O valor secreto da nossa flora
O paradoxo
Há plantas da nossa flora autóctone que sobrevivem à beira do abismo. Quase sempre discretas, agarram-se a ravinas, espreitam nas margens dos rios ou persistem no cimo de montanhas frias.
E, no entanto, basta atravessar fronteiras para as encontrarmos por todo o lado: em hortos e jardins, em parques urbanos, e até como invasoras difíceis de controlar.

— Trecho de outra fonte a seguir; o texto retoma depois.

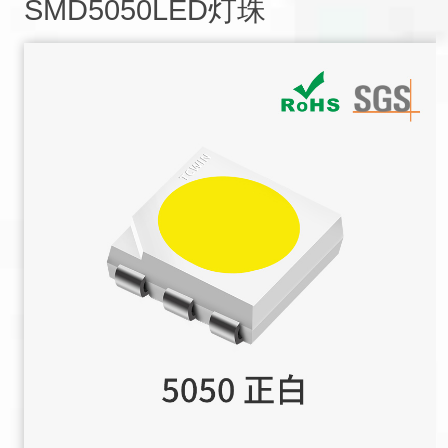
SMD5050LED灯珠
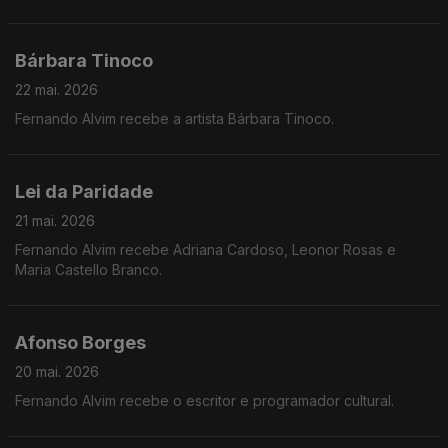
Bárbara Tinoco
22 mai. 2026
Fernando Alvim recebe a artista Bárbara Tinoco.
Lei da Paridade
21 mai. 2026
Fernando Alvim recebe Adriana Cardoso, Leonor Rosas e
Maria Castello Branco.
Afonso Borges
20 mai. 2026
Fernando Alvim recebe o escritor e programador cultural.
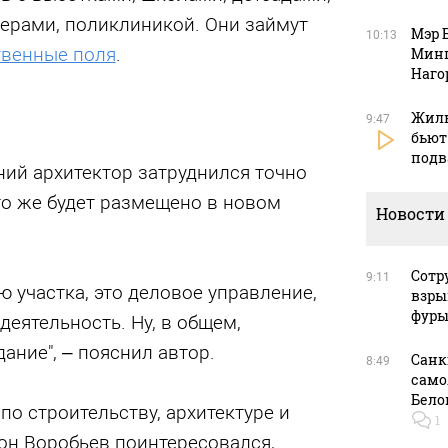
верами, поликлиникой. Они займут
Мэр 
10:13
твенные поля
.
Минп
Наго
Жиль
9:47
бьют
подв
ний архитектор затруднился точно
то же будет размещено в новом
Новости
Сотр
9:11
ю участка, это деловое управление,
взры
фуры
деятельность. Ну, в общем,
ание", – пояснил автор.
Санк
8:49
само
Бело
по строительству, архитектуре и
1
он Воробьев поинтересовался,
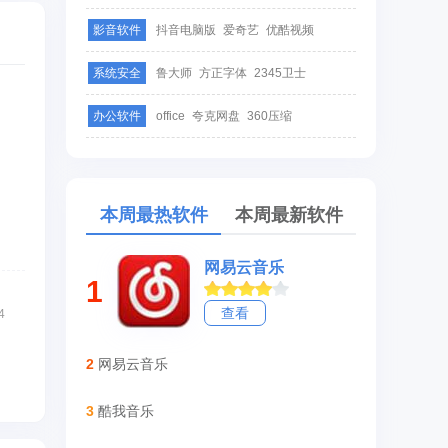
影音软件
抖音电脑版
爱奇艺
优酷视频
系统安全
鲁大师
方正字体
2345卫士
办公软件
office
夸克网盘
360压缩
本周最热软件
本周最新软件
网易云音乐
1
查看
4
2
网易云音乐
3
酷我音乐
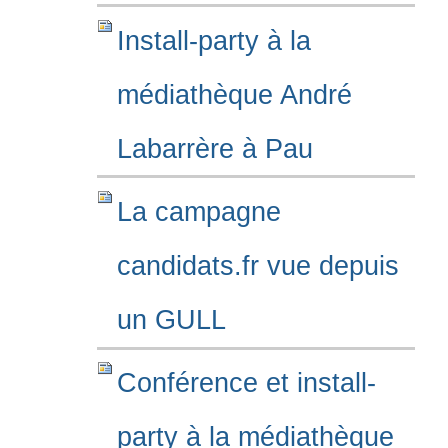
Install-party à la
médiathèque André
Labarrère à Pau
La campagne
candidats.fr vue depuis
un GULL
Conférence et install-
party à la médiathèque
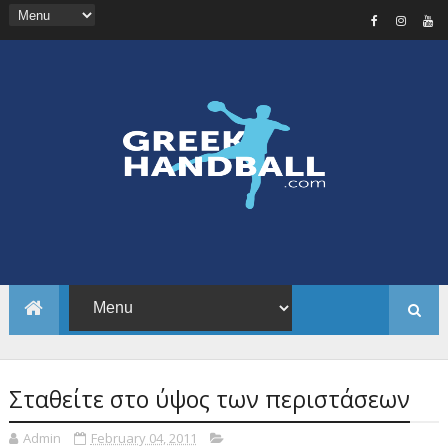
Σταθείτε στο ύψος των περιστάσεων
Admin
February 04, 2011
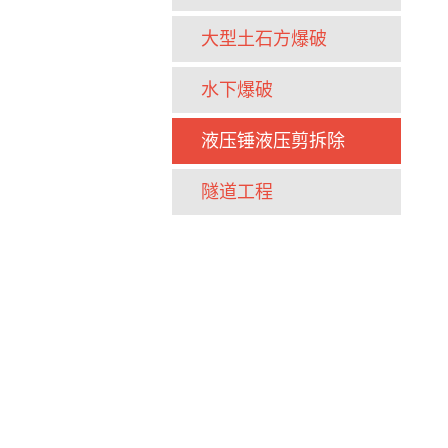
大型土石方爆破
水下爆破
液压锤液压剪拆除
隧道工程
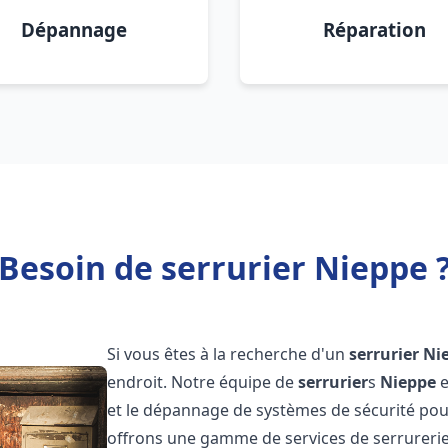
Dépannage
Réparation
Besoin de serrurier Nieppe 
Si vous êtes à la recherche d'un
serrurier
Ni
endroit. Notre équipe de
serrurier
s
Nieppe
e
et le dépannage de systèmes de sécurité pour 
offrons une gamme de services de serrureri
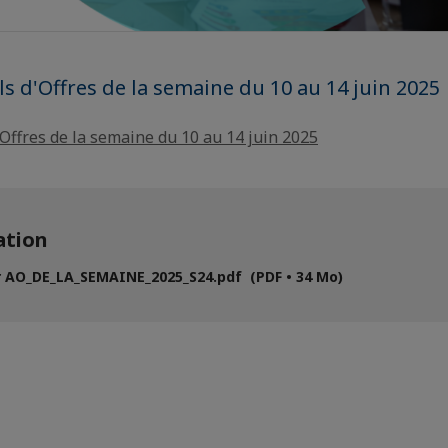
ls d'Offres de la semaine du 10 au 14 juin 2025
'Offres de la semaine du 10 au 14 juin 2025
tion
 AO_DE_LA_SEMAINE_2025_S24.pdf (PDF • 34 Mo)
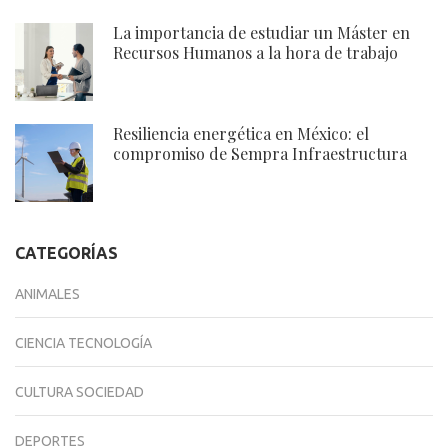
La importancia de estudiar un Máster en
Recursos Humanos a la hora de trabajo
Resiliencia energética en México: el
compromiso de Sempra Infraestructura
CATEGORÍAS
ANIMALES
CIENCIA TECNOLOGÍA
CULTURA SOCIEDAD
DEPORTES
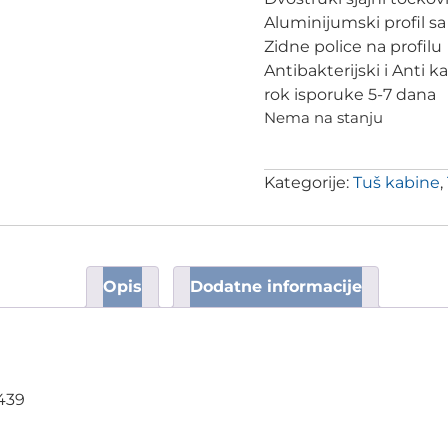
Aluminijumski profil 
Zidne police na profilu
Antibakterijski i Anti k
rok isporuke 5-7 dana
Nema na stanju
Kategorije:
Tuš kabine
,
Opis
Dodatne informacije
439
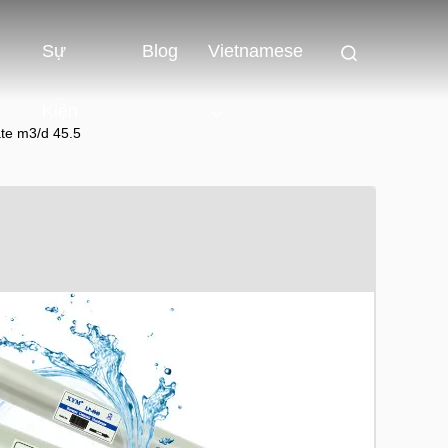
Sự
Blog
Vietnamese
Kiện
te m3/d 45.5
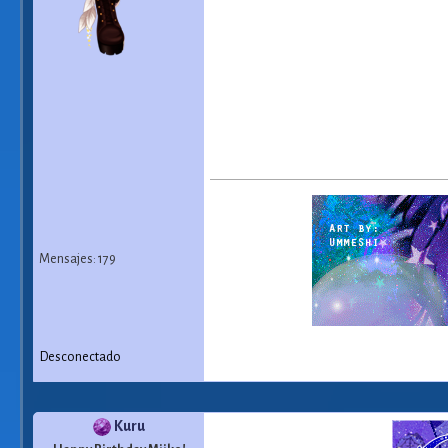
Mensajes: 179
Desconectado
Kuru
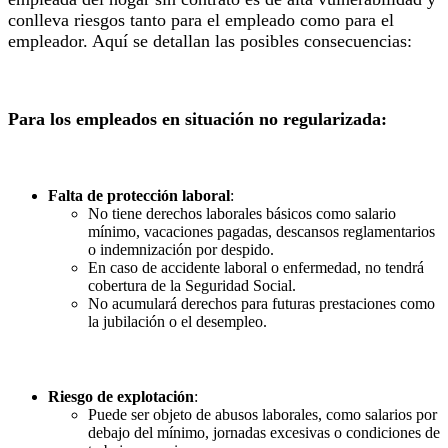
conlleva riesgos tanto para el empleado como para el
empleador. Aquí se detallan las posibles consecuencias:
Para los empleados en situación no regularizada:
Falta de protección laboral
:
No tiene derechos laborales básicos como salario
mínimo, vacaciones pagadas, descansos reglamentarios
o indemnización por despido.
En caso de accidente laboral o enfermedad, no tendrá
cobertura de la Seguridad Social.
No acumulará derechos para futuras prestaciones como
la jubilación o el desempleo.
Riesgo de explotación
:
Puede ser objeto de abusos laborales, como salarios por
debajo del mínimo, jornadas excesivas o condiciones de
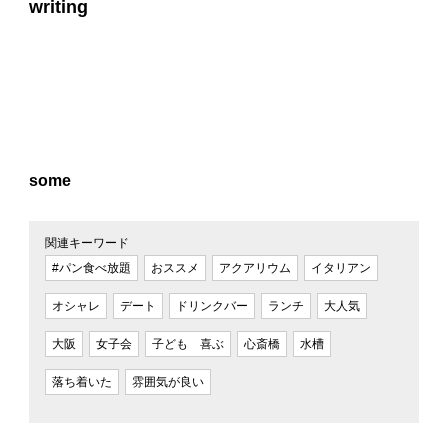
writing
some
関連キーワード
#パン食べ放題
おススメ
アクアリウム
イタリアン
オシャレ
デート
ドリンクバー
ランチ
大人気
大阪
女子会
子ども 喜ぶ
心斎橋
水槽
落ち着いた
雰囲気が良い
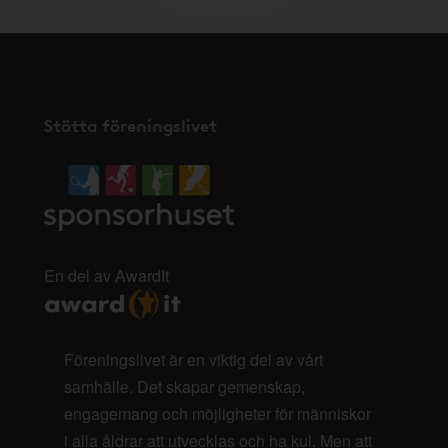
Stötta föreningslivet
En del av AwardIt
Föreningslivet är en viktig del av vårt
samhälle. Det skapar gemenskap,
engagemang och möjligheter för människor
i alla åldrar att utvecklas och ha kul. Men att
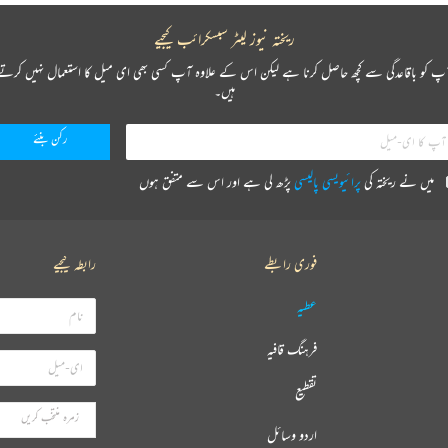
ریختہ نیوز لیٹر سبسکرائب کیجیے
پ کو باقاعدگی سے کچھ حاصل کرنا ہے لیکن اس کے علاوہ آپ کسی بھی ای میل کا استعمال نہیں کرتے
ہیں۔
میں نے ریختہ کی
پرائیویسی پالیسی
پڑھ لی ہے اور اس سے متفق ہوں
فوری رابطے
رابطہ کیجیے
عطیہ
فرہنگ قافیہ
تقطیع
اردو وسائل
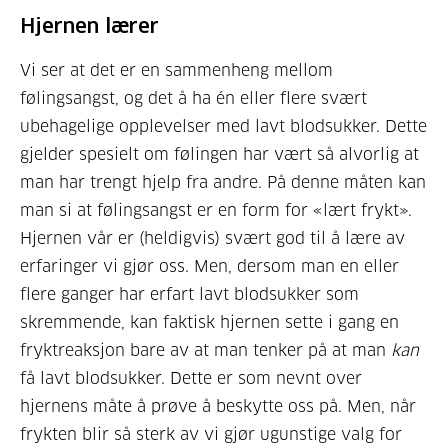
Hjernen lærer
Vi ser at det er en sammenheng mellom
følingsangst, og det å ha én eller flere svært
ubehagelige opplevelser med lavt blodsukker. Dette
gjelder spesielt om følingen har vært så alvorlig at
man har trengt hjelp fra andre. På denne måten kan
man si at følingsangst er en form for «lært frykt».
Hjernen vår er (heldigvis) svært god til å lære av
erfaringer vi gjør oss. Men, dersom man en eller
flere ganger har erfart lavt blodsukker som
skremmende, kan faktisk hjernen sette i gang en
fryktreaksjon bare av at man tenker på at man
kan
få lavt blodsukker. Dette er som nevnt over
hjernens måte å prøve å beskytte oss på. Men, når
frykten blir så sterk av vi gjør ugunstige valg for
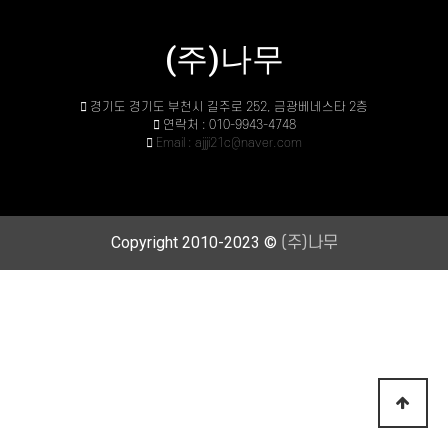
(주)나무
경기도 경기도 부천시 길주로 252, 금광베네스타 2층
연락처 : 010-9943-4748
Email : ajjji21c@naver.com
Copyright 2010-2023 ©
(주)나무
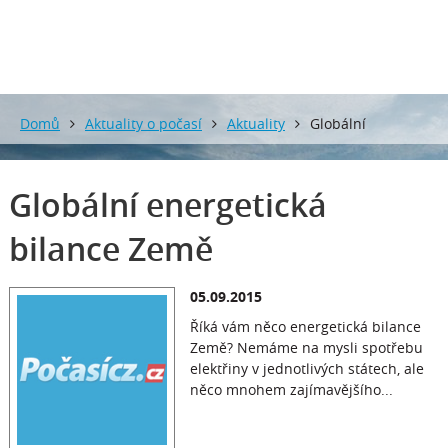
Domů
Aktuality o počasí
Aktuality
Globální
energetická bilance Země
Globální energetická
bilance Země
05.09.2015
Říká vám něco energetická bilance
Země? Nemáme na mysli spotřebu
elektřiny v jednotlivých státech, ale
něco mnohem zajímavějšího...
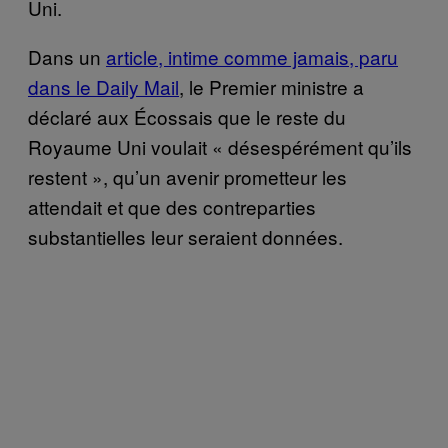
Uni.
Dans un
article, intime comme jamais, paru
dans le Daily Mail
, le Premier ministre a
déclaré aux Écossais que le reste du
Royaume Uni voulait « désespérément qu’ils
restent », qu’un avenir prometteur les
attendait et que des contreparties
substantielles leur seraient données.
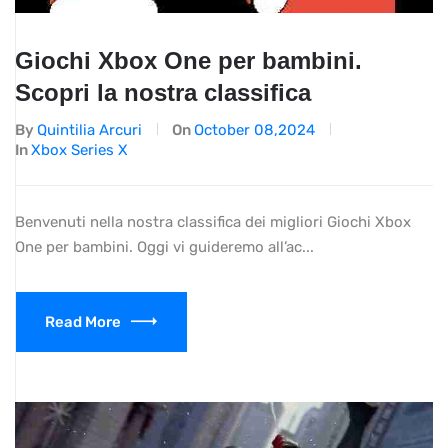
Giochi Xbox One per bambini.
Scopri la nostra classifica
By
Quintilia Arcuri
On
October 08,2024
In
Xbox Series X
Benvenuti nella nostra classifica dei migliori Giochi Xbox
One per bambini. Oggi vi guideremo all’ac...
Read More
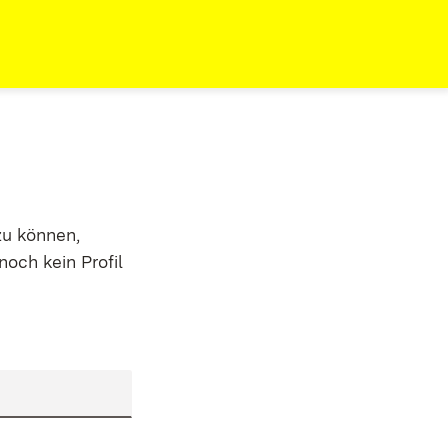
zu können,
noch kein Profil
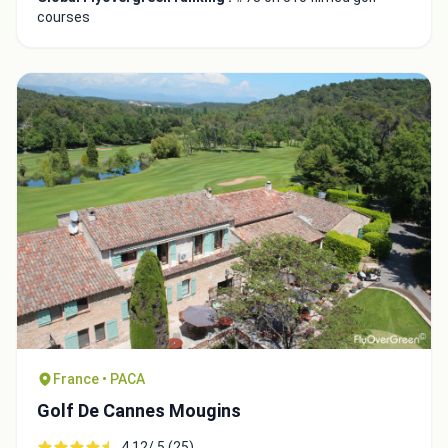
courses
France • PACA
Golf De Cannes Mougins
4.12/ 5 (25)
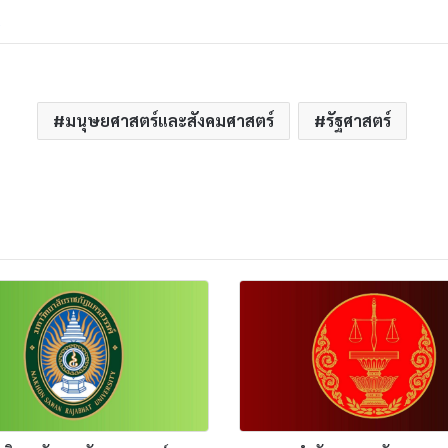
e
มนุษยศาสตร์และสังคมศาสตร์
รัฐศาสตร์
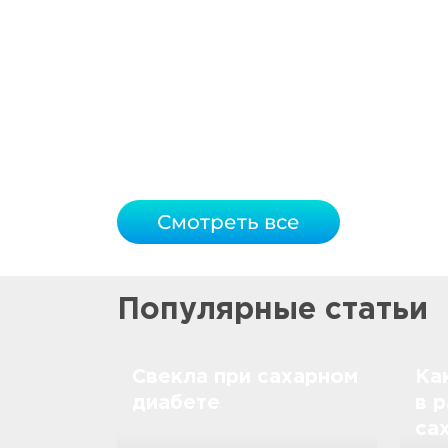
Смотреть все
Популярные статьи
Свекла при сахарном
Ка
диабете
в 
са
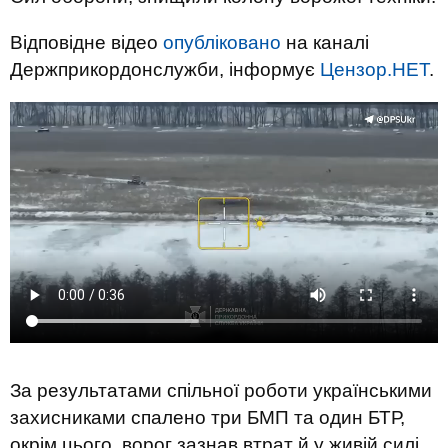
Відповідне відео
опубліковано
на каналі
Держприкордонслужби, інформує
Цензор.НЕТ
.
За результатами спільної роботи українськими
захисниками спалено три БМП та один БТР,
окрім цього, ворог зазнав втрат й у живій силі.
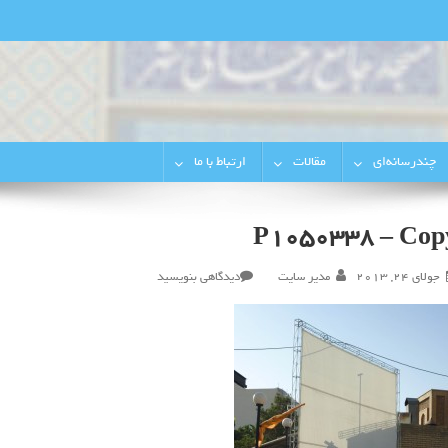
رجایی‌شهر
چندرسانه‌ای
مقالات
ارتباط با ما
P1050338 – Cop
در
جولای 24, 2013
مدیر سایت
دیدگاهی بنویسید
P1050338
–
Copy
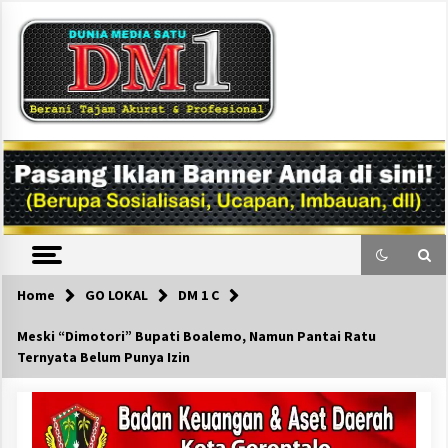
Skip
to
content
DM1
Home
GO LOKAL
DM 1 C
Meski “Dimotori” Bupati Boalemo, Namun Pantai Ratu
Ternyata Belum Punya Izin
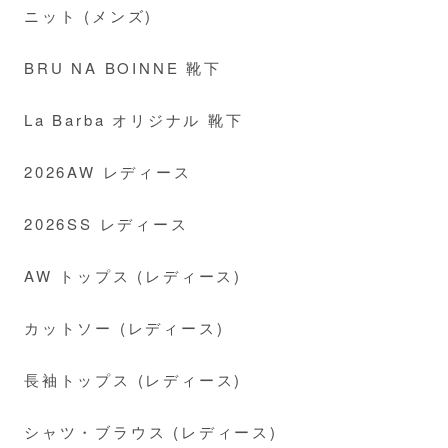
ニット (メンズ)
BRU NA BOINNE 靴下
La Barba オリジナル 靴下
2026AW レディース
2026SS レディース
AW トップス (レディース)
カットソー (レディース)
長袖トップス (レディース)
シャツ・ブラウス (レディース)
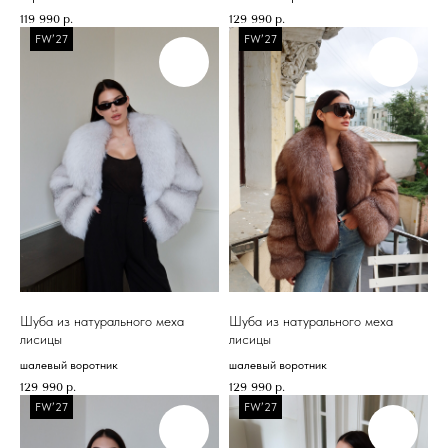
119 990
р.
129 990
р.
FW’27
FW’27
Шуба из натурального меха
Шуба из натурального меха
лисицы
лисицы
шалевый воротник
шалевый воротник
129 990
р.
129 990
р.
FW’27
FW’27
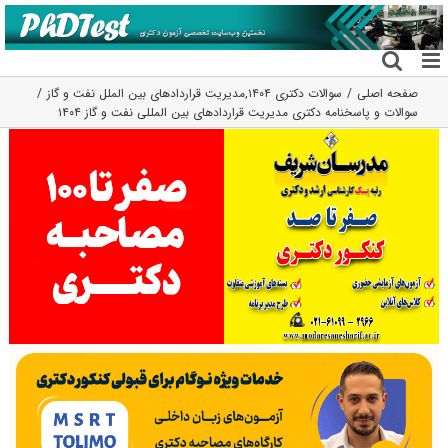
فتن
ه
حتوا
صفحه اصلی
سوالات دکتری ۱۴۰۴
,
مدیریت قراردادهای بین الملل نفت و گاز
سوالات و پاسخنامه دکتری مدیریت قراردادهای بین المللی نفت و گاز ۱۴۰۴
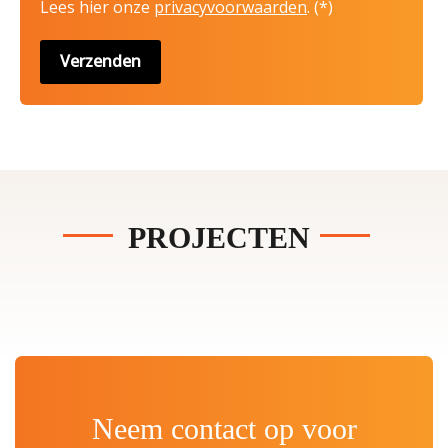
Lees hier onze
privacyvoorwaarden
. (*)
PROJECTEN
Neem contact op voor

A adelfeira (Rhododendron ponticum subsp. baeticum), também chamada loendro (não confundir com Nerium oleander), é um bom exemplo. Esta relíquia da Laurissilva continental tem a sua maior população na Serra do Caramulo, na Reserva Botânica de Cambarinho. Vive encurralada entre eucaliptais, como num anel combustível onde basta uma faísca para arder tudo e desaparecer para sempre. E, no Reino Unido, o congénere hibridado transformou-se numa das piores invasoras, cobrindo encostas inteiras sem pedir licença — a ponto de ser proibido por lei. Na minha opinião, esta espécie poderia ser uma estrela dos jardins portugueses, desde que em solos ácidos, que são o seu palco preferido.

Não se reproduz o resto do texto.